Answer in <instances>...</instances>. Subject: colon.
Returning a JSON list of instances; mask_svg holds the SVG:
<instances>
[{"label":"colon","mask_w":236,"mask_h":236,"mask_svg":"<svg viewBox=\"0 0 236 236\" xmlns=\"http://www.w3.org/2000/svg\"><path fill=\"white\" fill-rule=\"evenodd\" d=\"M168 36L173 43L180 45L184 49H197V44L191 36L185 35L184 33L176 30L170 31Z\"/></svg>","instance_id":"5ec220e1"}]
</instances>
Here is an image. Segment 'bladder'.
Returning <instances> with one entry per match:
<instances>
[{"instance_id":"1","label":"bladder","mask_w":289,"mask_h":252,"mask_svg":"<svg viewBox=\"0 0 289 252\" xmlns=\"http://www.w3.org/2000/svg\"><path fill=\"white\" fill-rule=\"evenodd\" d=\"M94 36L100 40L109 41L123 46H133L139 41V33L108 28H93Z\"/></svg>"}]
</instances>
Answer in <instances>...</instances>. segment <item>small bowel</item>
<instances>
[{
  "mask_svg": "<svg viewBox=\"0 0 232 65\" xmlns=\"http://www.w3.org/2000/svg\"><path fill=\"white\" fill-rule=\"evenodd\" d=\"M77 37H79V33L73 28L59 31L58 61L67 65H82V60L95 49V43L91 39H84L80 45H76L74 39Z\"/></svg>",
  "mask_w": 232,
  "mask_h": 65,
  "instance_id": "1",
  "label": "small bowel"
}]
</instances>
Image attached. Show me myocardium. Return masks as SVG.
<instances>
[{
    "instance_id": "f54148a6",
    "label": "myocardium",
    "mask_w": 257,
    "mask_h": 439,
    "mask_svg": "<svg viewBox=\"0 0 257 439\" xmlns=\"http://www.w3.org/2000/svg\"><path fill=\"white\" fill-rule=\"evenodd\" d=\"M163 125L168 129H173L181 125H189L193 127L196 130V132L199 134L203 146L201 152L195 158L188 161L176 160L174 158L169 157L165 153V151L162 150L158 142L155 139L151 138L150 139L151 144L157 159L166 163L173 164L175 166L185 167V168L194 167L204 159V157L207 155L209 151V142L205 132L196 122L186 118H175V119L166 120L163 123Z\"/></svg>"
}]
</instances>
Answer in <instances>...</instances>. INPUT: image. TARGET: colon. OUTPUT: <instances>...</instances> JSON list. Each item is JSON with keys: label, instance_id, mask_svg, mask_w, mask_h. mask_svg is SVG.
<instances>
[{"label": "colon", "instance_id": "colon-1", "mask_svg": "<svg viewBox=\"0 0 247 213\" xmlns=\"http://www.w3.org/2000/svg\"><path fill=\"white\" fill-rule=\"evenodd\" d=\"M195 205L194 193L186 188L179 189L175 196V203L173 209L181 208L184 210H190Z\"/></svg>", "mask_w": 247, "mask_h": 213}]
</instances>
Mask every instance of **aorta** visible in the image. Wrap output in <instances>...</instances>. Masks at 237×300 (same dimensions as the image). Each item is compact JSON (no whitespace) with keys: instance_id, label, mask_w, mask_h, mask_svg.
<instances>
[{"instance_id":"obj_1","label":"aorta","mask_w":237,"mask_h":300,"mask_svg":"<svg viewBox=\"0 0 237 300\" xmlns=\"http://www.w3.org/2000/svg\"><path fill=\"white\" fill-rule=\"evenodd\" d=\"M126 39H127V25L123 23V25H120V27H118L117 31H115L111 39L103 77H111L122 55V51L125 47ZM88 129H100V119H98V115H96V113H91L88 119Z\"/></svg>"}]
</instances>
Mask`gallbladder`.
___
EXERCISE DIRECTIONS
Repeat what the records above say. Use their exact words.

SOLUTION TO THIS TASK
Answer in <instances>...</instances>. Subject: colon.
Returning a JSON list of instances; mask_svg holds the SVG:
<instances>
[{"label":"colon","mask_w":236,"mask_h":236,"mask_svg":"<svg viewBox=\"0 0 236 236\" xmlns=\"http://www.w3.org/2000/svg\"><path fill=\"white\" fill-rule=\"evenodd\" d=\"M168 36L173 43L180 45L184 49H197V44L191 36L185 35L184 33L176 30L170 31Z\"/></svg>","instance_id":"5ec220e1"}]
</instances>
Here is an image. Segment 'bladder'.
Returning <instances> with one entry per match:
<instances>
[{"instance_id":"1","label":"bladder","mask_w":289,"mask_h":252,"mask_svg":"<svg viewBox=\"0 0 289 252\" xmlns=\"http://www.w3.org/2000/svg\"><path fill=\"white\" fill-rule=\"evenodd\" d=\"M94 36L100 40L109 41L123 46H133L139 41V33L108 28H93Z\"/></svg>"}]
</instances>
Answer in <instances>...</instances>. segment <item>small bowel</item>
<instances>
[{
  "mask_svg": "<svg viewBox=\"0 0 232 65\" xmlns=\"http://www.w3.org/2000/svg\"><path fill=\"white\" fill-rule=\"evenodd\" d=\"M77 37H79V33L73 28L59 31L58 61L67 65H82V60L95 49V43L91 39H84L80 45H76L74 39Z\"/></svg>",
  "mask_w": 232,
  "mask_h": 65,
  "instance_id": "1",
  "label": "small bowel"
}]
</instances>
Image attached. Show me myocardium. Return masks as SVG.
<instances>
[{
    "instance_id": "f54148a6",
    "label": "myocardium",
    "mask_w": 257,
    "mask_h": 439,
    "mask_svg": "<svg viewBox=\"0 0 257 439\" xmlns=\"http://www.w3.org/2000/svg\"><path fill=\"white\" fill-rule=\"evenodd\" d=\"M163 125L168 129H173L181 125H189L193 127L196 130V132L199 134L203 146L201 152L195 158L188 161L176 160L174 158L169 157L165 153V151L162 150L158 142L155 139L151 138L150 139L151 144L157 159L166 163L173 164L175 166L185 167V168L194 167L204 159V157L207 155L209 151V142L205 132L196 122L186 118H175V119L166 120L163 123Z\"/></svg>"
}]
</instances>
Answer in <instances>...</instances>. INPUT: image. TARGET: colon. OUTPUT: <instances>...</instances> JSON list. Each item is JSON with keys: label, instance_id, mask_svg, mask_w, mask_h. mask_svg is SVG.
<instances>
[{"label": "colon", "instance_id": "colon-1", "mask_svg": "<svg viewBox=\"0 0 247 213\" xmlns=\"http://www.w3.org/2000/svg\"><path fill=\"white\" fill-rule=\"evenodd\" d=\"M195 205L194 193L186 188L179 189L175 196V203L173 209L181 208L184 210H190Z\"/></svg>", "mask_w": 247, "mask_h": 213}]
</instances>
Mask every instance of **aorta** visible in the image. Wrap output in <instances>...</instances>. Masks at 237×300 (same dimensions as the image). Each item is compact JSON (no whitespace) with keys: instance_id, label, mask_w, mask_h, mask_svg.
<instances>
[{"instance_id":"obj_1","label":"aorta","mask_w":237,"mask_h":300,"mask_svg":"<svg viewBox=\"0 0 237 300\" xmlns=\"http://www.w3.org/2000/svg\"><path fill=\"white\" fill-rule=\"evenodd\" d=\"M126 39H127V25L123 23V25H120V27H118L117 31H115L111 39L103 77H111L122 55V51L125 47ZM88 129H100V119H98V115H96V113H91L88 119Z\"/></svg>"}]
</instances>
Mask`gallbladder`.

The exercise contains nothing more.